Gillian Anderson Was Offered Half Her Co-Star's Pay for 'The X-Files' Revival
Fans of the hit '90s TV show The X-Files, who rejoiced after learning a revival was in the works, are likely excitedly gearing up for the reboot's Sunday premiere. But their enthusiasm might be dampened by news of the sexist treatment star Gillian Anderson faced on set, the details of which she explained to the Daily Beast on Friday.
Although the award-winning actress was ultimately paid the same as her co-star, she disclosed to the Hollywood Reporter that she was initially offered half. The lack of media buzz about this wage gap, she told the Daily Beast, was "shocking to me, given all the work that I had done in the past to get us to be paid fairly."

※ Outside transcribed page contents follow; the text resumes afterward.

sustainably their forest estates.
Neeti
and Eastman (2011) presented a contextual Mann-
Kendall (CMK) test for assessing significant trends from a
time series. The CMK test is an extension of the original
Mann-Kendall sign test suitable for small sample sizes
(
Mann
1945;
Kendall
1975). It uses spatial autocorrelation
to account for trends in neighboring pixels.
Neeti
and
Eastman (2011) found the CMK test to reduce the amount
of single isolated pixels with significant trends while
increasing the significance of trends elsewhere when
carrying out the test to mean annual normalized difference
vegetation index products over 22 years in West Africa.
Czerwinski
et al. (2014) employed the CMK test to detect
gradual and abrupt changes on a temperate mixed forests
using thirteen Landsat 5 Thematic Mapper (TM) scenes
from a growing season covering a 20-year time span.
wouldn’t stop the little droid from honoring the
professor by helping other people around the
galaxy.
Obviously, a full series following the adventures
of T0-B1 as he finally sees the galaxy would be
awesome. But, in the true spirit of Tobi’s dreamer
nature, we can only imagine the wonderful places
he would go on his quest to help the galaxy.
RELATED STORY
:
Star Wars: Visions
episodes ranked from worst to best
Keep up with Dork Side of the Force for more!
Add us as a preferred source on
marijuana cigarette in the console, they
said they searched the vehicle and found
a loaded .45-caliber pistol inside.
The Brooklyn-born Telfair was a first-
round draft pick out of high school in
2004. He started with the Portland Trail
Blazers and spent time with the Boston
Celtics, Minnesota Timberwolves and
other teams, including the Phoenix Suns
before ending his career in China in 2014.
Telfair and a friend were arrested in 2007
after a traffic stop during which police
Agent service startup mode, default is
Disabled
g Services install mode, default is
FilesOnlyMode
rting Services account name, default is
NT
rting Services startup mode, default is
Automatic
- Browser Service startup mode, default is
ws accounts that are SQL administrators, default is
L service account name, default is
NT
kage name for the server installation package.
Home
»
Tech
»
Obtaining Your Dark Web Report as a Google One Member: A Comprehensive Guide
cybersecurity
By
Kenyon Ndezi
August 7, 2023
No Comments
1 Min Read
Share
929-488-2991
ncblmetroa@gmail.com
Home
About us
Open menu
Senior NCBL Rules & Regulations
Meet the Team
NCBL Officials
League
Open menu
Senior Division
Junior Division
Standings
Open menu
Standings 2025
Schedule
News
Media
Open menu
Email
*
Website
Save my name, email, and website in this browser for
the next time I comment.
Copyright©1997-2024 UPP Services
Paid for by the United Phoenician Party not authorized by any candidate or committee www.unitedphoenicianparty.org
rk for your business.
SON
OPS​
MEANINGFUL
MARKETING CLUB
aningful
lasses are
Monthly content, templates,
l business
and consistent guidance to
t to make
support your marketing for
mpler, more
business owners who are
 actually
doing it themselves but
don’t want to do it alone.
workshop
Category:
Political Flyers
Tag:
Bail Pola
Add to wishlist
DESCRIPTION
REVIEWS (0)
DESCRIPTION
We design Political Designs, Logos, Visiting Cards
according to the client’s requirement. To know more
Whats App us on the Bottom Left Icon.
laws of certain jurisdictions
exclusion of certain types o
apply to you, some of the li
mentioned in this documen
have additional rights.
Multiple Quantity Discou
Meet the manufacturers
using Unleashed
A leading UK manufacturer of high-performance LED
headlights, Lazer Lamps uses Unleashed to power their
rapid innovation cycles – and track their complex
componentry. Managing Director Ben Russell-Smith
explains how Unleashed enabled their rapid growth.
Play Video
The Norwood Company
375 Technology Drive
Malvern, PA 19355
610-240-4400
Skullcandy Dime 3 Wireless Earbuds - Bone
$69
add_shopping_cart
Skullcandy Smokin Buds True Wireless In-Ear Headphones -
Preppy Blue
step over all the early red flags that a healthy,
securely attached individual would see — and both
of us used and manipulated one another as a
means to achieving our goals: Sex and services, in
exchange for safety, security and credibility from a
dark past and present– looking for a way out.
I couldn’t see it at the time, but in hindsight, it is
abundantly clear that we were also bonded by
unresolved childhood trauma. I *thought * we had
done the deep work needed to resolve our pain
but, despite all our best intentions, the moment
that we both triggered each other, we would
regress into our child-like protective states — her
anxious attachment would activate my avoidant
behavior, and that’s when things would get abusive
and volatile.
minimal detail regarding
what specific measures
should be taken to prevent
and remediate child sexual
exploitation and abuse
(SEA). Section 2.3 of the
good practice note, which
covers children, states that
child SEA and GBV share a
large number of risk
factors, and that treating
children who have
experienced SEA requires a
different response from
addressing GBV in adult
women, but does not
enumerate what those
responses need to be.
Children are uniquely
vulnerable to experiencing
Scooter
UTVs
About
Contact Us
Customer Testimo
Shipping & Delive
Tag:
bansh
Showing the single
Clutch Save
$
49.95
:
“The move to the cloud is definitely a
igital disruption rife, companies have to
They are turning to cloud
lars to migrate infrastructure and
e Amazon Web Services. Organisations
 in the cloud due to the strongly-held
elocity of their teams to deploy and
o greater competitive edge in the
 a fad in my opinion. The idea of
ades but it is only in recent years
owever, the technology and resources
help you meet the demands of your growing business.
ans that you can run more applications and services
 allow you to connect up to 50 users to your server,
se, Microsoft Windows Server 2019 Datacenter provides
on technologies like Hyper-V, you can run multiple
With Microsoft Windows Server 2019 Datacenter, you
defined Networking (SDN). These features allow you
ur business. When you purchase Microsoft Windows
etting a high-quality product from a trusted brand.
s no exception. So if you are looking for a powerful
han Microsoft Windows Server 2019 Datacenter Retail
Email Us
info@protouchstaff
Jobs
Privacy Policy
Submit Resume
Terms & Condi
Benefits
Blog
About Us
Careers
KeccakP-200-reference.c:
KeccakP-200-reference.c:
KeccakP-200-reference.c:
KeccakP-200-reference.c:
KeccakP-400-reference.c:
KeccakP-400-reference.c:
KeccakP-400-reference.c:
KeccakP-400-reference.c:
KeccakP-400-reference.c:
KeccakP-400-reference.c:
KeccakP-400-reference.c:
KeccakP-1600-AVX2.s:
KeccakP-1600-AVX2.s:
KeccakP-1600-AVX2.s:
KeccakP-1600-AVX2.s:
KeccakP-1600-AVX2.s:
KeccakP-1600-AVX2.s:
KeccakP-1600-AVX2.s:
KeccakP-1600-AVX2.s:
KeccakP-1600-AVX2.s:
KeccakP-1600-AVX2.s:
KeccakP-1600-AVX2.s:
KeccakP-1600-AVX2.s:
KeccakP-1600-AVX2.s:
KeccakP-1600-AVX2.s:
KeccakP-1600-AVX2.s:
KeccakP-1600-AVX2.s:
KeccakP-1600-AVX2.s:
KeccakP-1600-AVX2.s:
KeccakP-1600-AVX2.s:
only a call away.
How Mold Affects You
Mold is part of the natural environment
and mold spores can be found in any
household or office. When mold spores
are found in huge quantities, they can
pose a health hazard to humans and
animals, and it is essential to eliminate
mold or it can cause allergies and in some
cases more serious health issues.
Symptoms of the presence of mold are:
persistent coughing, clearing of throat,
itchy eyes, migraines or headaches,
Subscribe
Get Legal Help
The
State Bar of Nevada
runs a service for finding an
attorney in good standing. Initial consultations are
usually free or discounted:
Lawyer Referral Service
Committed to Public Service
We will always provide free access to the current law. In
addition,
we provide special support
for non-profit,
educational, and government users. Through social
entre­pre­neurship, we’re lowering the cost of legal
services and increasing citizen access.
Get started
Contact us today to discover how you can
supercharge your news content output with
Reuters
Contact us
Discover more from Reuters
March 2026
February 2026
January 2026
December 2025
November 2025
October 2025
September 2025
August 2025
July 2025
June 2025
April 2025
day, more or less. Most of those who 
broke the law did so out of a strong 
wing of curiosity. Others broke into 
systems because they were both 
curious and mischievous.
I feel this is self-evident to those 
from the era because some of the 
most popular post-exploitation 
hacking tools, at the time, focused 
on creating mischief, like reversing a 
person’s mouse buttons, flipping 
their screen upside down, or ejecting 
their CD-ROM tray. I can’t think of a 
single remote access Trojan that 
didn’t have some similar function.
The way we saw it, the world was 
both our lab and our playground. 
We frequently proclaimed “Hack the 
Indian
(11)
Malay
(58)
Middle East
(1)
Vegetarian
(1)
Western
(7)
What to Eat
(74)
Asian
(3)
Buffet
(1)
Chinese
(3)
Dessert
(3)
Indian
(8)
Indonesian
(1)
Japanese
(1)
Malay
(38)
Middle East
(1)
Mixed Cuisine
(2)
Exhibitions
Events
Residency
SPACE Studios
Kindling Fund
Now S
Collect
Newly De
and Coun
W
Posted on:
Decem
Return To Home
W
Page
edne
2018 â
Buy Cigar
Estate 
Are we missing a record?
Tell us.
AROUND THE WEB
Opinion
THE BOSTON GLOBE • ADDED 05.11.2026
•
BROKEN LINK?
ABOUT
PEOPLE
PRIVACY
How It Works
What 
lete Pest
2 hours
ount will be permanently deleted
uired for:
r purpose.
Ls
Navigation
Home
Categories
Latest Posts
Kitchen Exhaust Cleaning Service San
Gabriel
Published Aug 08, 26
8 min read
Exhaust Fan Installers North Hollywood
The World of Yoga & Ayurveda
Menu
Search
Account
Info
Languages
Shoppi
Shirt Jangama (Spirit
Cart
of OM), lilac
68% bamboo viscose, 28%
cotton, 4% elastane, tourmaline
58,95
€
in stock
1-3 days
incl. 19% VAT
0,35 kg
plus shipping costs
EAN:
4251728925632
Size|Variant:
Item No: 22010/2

Anderson — who wasn't paid the same amount as her co-star, David Duchovny, until a few years into the series — fought for equal treatment years ago, according to the Daily Beast. To add insult to injury, the actress was also initially required to "stand a few feet behind" Duchovny and never "step side-by-side with him," according to the same report.
"I can only imagine that at the beginning, they wanted me to be the sidekick," she told the Daily Beast. "I don't know how long it lasted or if it changed because I eventually said, 'Fuck no! No!' ... But I imagine it had more to do with my intolerance and spunk than it being an allowance that was made."
Anderson is hardly the first actress to speak out about the entertainment industry's inequitable treatment of actresses. Patricia Arquette, Reese Witherspoon and others have spoken out about Hollywood's wage gap, and the numbers back them up. While the 10 highest-paid movie actors made $431 million in 2015, the 10 highest-paid actresses made about half, at $218 million, Variety reported in November.
The problem extends well beyond Hollywood too. In 2014 full-time female workers in the United States made 79 cents for every dollar their male counterparts made — a gap that is significantly worse for women of color and mothers, according to the American Association of University Women. A 2015 study revealed that at the current pace, this gap likely won't close until 2058.
That Anderson was ultimately paid the same as her male counterpart underscores the importance of other actresses speaking out about the issue until equality is the norm.